The 6-3 decision of the unsigned opinion opened churches, mosques, any house of worship across the board. Governor Newsom has a compelling interest in trying to prevent the spread of the coronavirus. However, not at the expense of liberty to the people equally protected for all. In Roberts v. Neace, 958 F.3d 409 (2020), the Sixth Circuit court rightly assessed, “If the Commonwealth trusts its people to innovate around a crisis in their professional lives, surely it can trust the same people to do the same things in the exercise of their faith.”
As he faces multiple challenges with His state, the Governor’s ongoing question will be how much change he will endure against his personal policy preferences. California’s people and political forces are speaking up, threatening his future removal on the ballot at the end of the year, already garnering 1.5 million signatures to make it happen.
Why This Matters
The Supreme Court and the way it operates is a beautiful testament of over two hundred years of Judicial brilliance and the American Way. There have been criticisms of the Justices in these cases over the last year especially. With the Addition of Justice Amy Coney Barrett joining the bench, one of the media’s favorite things to do is speculate and over analyze their decisions.
Each Justice must exercise their independence. It matters, especially now when we have such polarizing issues such as the California lockdowns. Topics that are causing a myriad of legal battles and the exposing of interconnectedness and workings between we the people, the states, and the federal.
As the American people, we should all take an interest in all branches of government, from the state levels to the federal. We should care deeply about our civic duty because, as I outlined in this article, the waging battle of our very liberties hangs in the balance.

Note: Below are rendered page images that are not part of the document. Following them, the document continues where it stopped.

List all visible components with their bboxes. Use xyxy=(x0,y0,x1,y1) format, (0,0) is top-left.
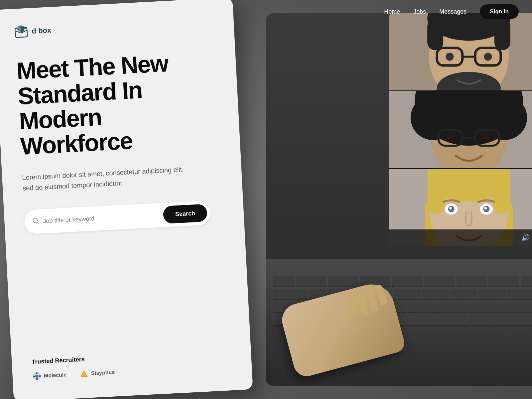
search-bar: Search xyxy=(24,200,211,234)
nav-link-messages[interactable]: Messages xyxy=(439,8,466,15)
search-button[interactable]: Search xyxy=(163,204,208,224)
nav-link-jobs[interactable]: Jobs xyxy=(413,8,426,15)
brand-sisyphus: Sisyphus xyxy=(79,368,115,378)
svg-point-13 xyxy=(484,53,492,61)
video-call-grid xyxy=(389,13,532,246)
logo-area: d box xyxy=(14,15,214,39)
svg-point-19 xyxy=(411,95,455,140)
nav-link-home[interactable]: Home xyxy=(384,8,400,15)
search-input[interactable] xyxy=(43,211,164,225)
laptop-screen: 🔊 🎤 xyxy=(389,13,532,246)
svg-point-20 xyxy=(482,95,527,140)
trusted-section: Trusted Recruiters Molecule xyxy=(32,348,232,381)
svg-point-25 xyxy=(447,134,454,141)
logo-text: d box xyxy=(32,26,52,36)
search-icon xyxy=(32,217,39,226)
svg-line-44 xyxy=(37,222,39,224)
navbar: Home Jobs Messages Sign In xyxy=(226,0,532,23)
hero-subtitle: Lorem ipsum dolor sit amet, consectetur … xyxy=(22,164,189,194)
main-card-wrapper: d box Meet The New Standard In Modern Wo… xyxy=(0,0,253,399)
svg-point-26 xyxy=(484,134,490,141)
hero-heading: Meet The New Standard In Modern Workforc… xyxy=(16,48,220,159)
dbox-logo-icon xyxy=(14,25,28,39)
video-participant-1 xyxy=(389,13,532,90)
svg-rect-35 xyxy=(493,174,510,214)
svg-point-12 xyxy=(446,53,454,61)
signin-button[interactable]: Sign In xyxy=(480,4,519,19)
svg-point-38 xyxy=(449,207,452,209)
svg-rect-34 xyxy=(427,174,445,214)
main-card: d box Meet The New Standard In Modern Wo… xyxy=(0,0,253,399)
trusted-logos: Molecule Sisyphus xyxy=(32,362,232,381)
speaker-icon: 🔊 xyxy=(521,234,530,242)
svg-point-41 xyxy=(484,207,487,209)
brand-molecule: Molecule xyxy=(32,370,67,381)
video-controls: 🔊 🎤 xyxy=(389,229,532,246)
trusted-label: Trusted Recruiters xyxy=(32,348,231,365)
video-participant-2 xyxy=(389,91,532,168)
laptop-photo-area: 🔊 🎤 xyxy=(266,13,532,386)
keyboard-area xyxy=(266,259,532,386)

Yes, it sounds drastic to phrase it like that. But is it not true? Even the Justices know they walk a challenging path in executing judicial power over “health experts.” The balance of the government’s role in health and public safety versus the one true foundation, our Constitution, is a difficult path to navigate. Ultimately, we, the people who speak, vest our government and its officials with power.

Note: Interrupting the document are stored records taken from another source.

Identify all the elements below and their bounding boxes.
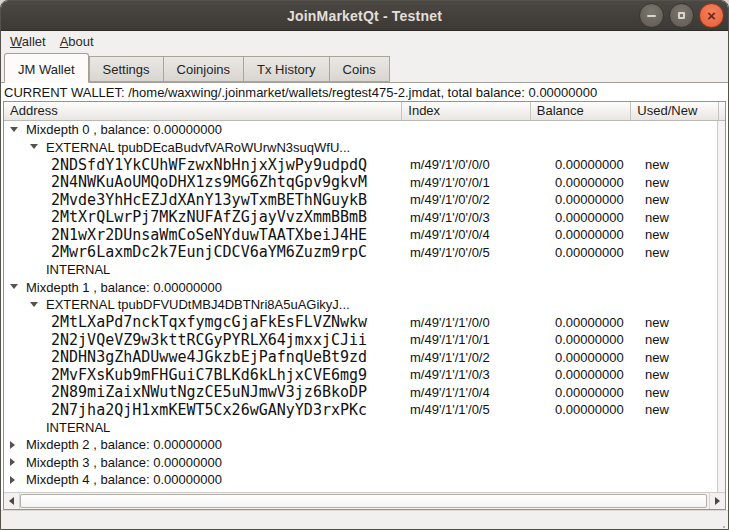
tree-row[interactable]: 2MtXrQLwrPj7MKzNUFAfZGjayVvzXmmBBmBm/49'… [4,209,725,227]
used-new-cell: new [634,332,722,347]
used-new-cell: new [634,367,722,382]
resize-grip-icon[interactable] [723,526,725,528]
used-new-cell: new [634,192,722,207]
collapse-arrow-icon[interactable] [10,284,18,289]
index-cell: m/49'/1'/0'/0/4 [404,227,533,242]
collapse-arrow-icon[interactable] [30,302,38,307]
app-window: JoinMarketQt - Testnet × WalletAbout JM … [0,0,729,530]
tree-row[interactable]: Mixdepth 4 , balance: 0.00000000 [4,471,725,489]
balance-cell: 0.00000000 [533,210,634,225]
scroll-right-button[interactable] [709,493,725,509]
tab-settings[interactable]: Settings [89,56,164,82]
balance-cell: 0.00000000 [533,350,634,365]
index-cell: m/49'/1'/1'/0/2 [404,350,533,365]
address-cell: Mixdepth 2 , balance: 0.00000000 [4,437,404,452]
expand-arrow-icon[interactable] [10,441,15,449]
address-cell: Mixdepth 3 , balance: 0.00000000 [4,455,404,470]
tree-row[interactable]: 2N89miZaixNWutNgzCE5uNJmwV3jz6BkoDPm/49'… [4,384,725,402]
address-cell: 2N4NWKuAoUMQoDHX1zs9MG6ZhtqGpv9gkvM [4,173,404,191]
tab-coinjoins[interactable]: Coinjoins [164,56,244,82]
index-cell: m/49'/1'/1'/0/5 [404,402,533,417]
balance-cell: 0.00000000 [533,157,634,172]
used-new-cell: new [634,350,722,365]
used-new-cell: new [634,245,722,260]
tree-row[interactable]: 2N7jha2QjH1xmKEWT5Cx26wGANyYD3rxPKcm/49'… [4,401,725,419]
used-new-cell: new [634,175,722,190]
titlebar[interactable]: JoinMarketQt - Testnet × [1,1,728,31]
minimize-icon [647,15,656,17]
address-cell: 2NDHN3gZhADUwwe4JGkzbEjPafnqUeBt9zd [4,348,404,366]
tree-row[interactable]: 2NDSfdY1YkCUhWFzwxNbHnjxXjwPy9udpdQm/49'… [4,156,725,174]
minimize-button[interactable] [639,3,664,28]
address-cell: 2N7jha2QjH1xmKEWT5Cx26wGANyYD3rxPKc [4,401,404,419]
address-cell: 2N2jVQeVZ9w3kttRCGyPYRLX64jmxxjCJii [4,331,404,349]
balance-cell: 0.00000000 [533,192,634,207]
horizontal-scrollbar-track[interactable] [20,493,709,509]
used-new-cell: new [634,157,722,172]
horizontal-scrollbar-thumb[interactable] [20,494,707,508]
address-cell: INTERNAL [4,262,404,277]
tree-row[interactable]: Mixdepth 2 , balance: 0.00000000 [4,436,725,454]
tree-row[interactable]: 2N1wXr2DUnsaWmCoSeNYduwTAATXbeiJ4HEm/49'… [4,226,725,244]
tree-row[interactable]: 2N2jVQeVZ9w3kttRCGyPYRLX64jmxxjCJiim/49'… [4,331,725,349]
tree-row[interactable]: INTERNAL [4,261,725,279]
menu-wallet[interactable]: Wallet [3,32,53,51]
wallet-tree: AddressIndexBalanceUsed/New Mixdepth 0 ,… [3,101,726,510]
balance-cell: 0.00000000 [533,332,634,347]
column-header-index[interactable]: Index [402,102,530,120]
address-cell: Mixdepth 1 , balance: 0.00000000 [4,280,404,295]
tree-row[interactable]: 2N4NWKuAoUMQoDHX1zs9MG6ZhtqGpv9gkvMm/49'… [4,174,725,192]
collapse-arrow-icon[interactable] [10,127,18,132]
tab-tx-history[interactable]: Tx History [244,56,330,82]
tree-row[interactable]: EXTERNAL tpubDFVUDtMBJ4DBTNri8A5uAGikyJ.… [4,296,725,314]
column-header-used-new[interactable]: Used/New [631,102,719,120]
tab-bar: JM WalletSettingsCoinjoinsTx HistoryCoin… [1,52,728,83]
collapse-arrow-icon[interactable] [30,144,38,149]
address-cell: Mixdepth 4 , balance: 0.00000000 [4,472,404,487]
vertical-scrollbar-track[interactable] [717,121,725,492]
index-cell: m/49'/1'/0'/0/0 [404,157,533,172]
tree-row[interactable]: 2Mwr6LaxmDc2k7EunjCDCV6aYM6Zuzm9rpCm/49'… [4,244,725,262]
window-title: JoinMarketQt - Testnet [287,8,442,24]
tree-row[interactable]: EXTERNAL tpubDEcaBudvfVARoWUrwN3suqWfU..… [4,139,725,157]
expand-arrow-icon[interactable] [10,476,15,484]
maximize-button[interactable] [669,3,694,28]
tree-row[interactable]: Mixdepth 3 , balance: 0.00000000 [4,454,725,472]
column-header-address[interactable]: Address [4,102,402,120]
scroll-left-button[interactable] [4,493,20,509]
tree-row[interactable]: 2MvFXsKub9mFHGuiC7BLKd6kLhjxCVE6mg9m/49'… [4,366,725,384]
index-cell: m/49'/1'/0'/0/3 [404,210,533,225]
tree-row[interactable]: 2MtLXaPd7nckTqxfymgcGjaFkEsFLVZNwkwm/49'… [4,314,725,332]
close-button[interactable]: × [699,3,724,28]
menu-about[interactable]: About [53,32,101,51]
tree-row[interactable]: Mixdepth 0 , balance: 0.00000000 [4,121,725,139]
balance-cell: 0.00000000 [533,175,634,190]
index-cell: m/49'/1'/1'/0/3 [404,367,533,382]
expand-arrow-icon[interactable] [10,458,15,466]
current-wallet-banner: CURRENT WALLET: /home/waxwing/.joinmarke… [1,83,728,101]
scroll-left-icon [9,497,14,505]
tab-coins[interactable]: Coins [330,56,390,82]
status-bar [1,510,728,530]
tree-body[interactable]: Mixdepth 0 , balance: 0.00000000EXTERNAL… [4,121,725,492]
tree-row[interactable]: Mixdepth 1 , balance: 0.00000000 [4,279,725,297]
horizontal-scrollbar[interactable] [4,492,725,509]
used-new-cell: new [634,385,722,400]
balance-cell: 0.00000000 [533,315,634,330]
column-header-balance[interactable]: Balance [531,102,632,120]
tree-row[interactable]: INTERNAL [4,419,725,437]
used-new-cell: new [634,210,722,225]
tree-row[interactable]: 2NDHN3gZhADUwwe4JGkzbEjPafnqUeBt9zdm/49'… [4,349,725,367]
index-cell: m/49'/1'/1'/0/0 [404,315,533,330]
address-cell: EXTERNAL tpubDEcaBudvfVARoWUrwN3suqWfU..… [4,140,404,155]
address-cell: EXTERNAL tpubDFVUDtMBJ4DBTNri8A5uAGikyJ.… [4,297,404,312]
scroll-right-icon [715,497,720,505]
balance-cell: 0.00000000 [533,367,634,382]
balance-cell: 0.00000000 [533,385,634,400]
used-new-cell: new [634,402,722,417]
address-cell: 2Mwr6LaxmDc2k7EunjCDCV6aYM6Zuzm9rpC [4,243,404,261]
tree-row[interactable]: 2Mvde3YhHcEZJdXAnY13ywTxmBEThNGuykBm/49'… [4,191,725,209]
used-new-cell: new [634,227,722,242]
address-cell: 2MtLXaPd7nckTqxfymgcGjaFkEsFLVZNwkw [4,313,404,331]
tab-jm-wallet[interactable]: JM Wallet [4,53,89,83]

If we let our representatives of government run-amok with said powers and trample the Constitution, then we have failed as We the People. It is we, the people, who have the final say, the last word collectively. If not, then bureaucracy, experts, and the unfaithful of our Constitution will rule over us and our lives. We will be none the wiser trading all liberty for security from the government.
To finally say it matters what happens in our legal system and Supreme Court cases. The recourse of the people to have their collective voices heard. One of the arenas of having the will of the people and liberties protected.
Keefer is passionate about America and the Gospel of the Kingdom of God. His writings focus on the intersectionality of faith and culture.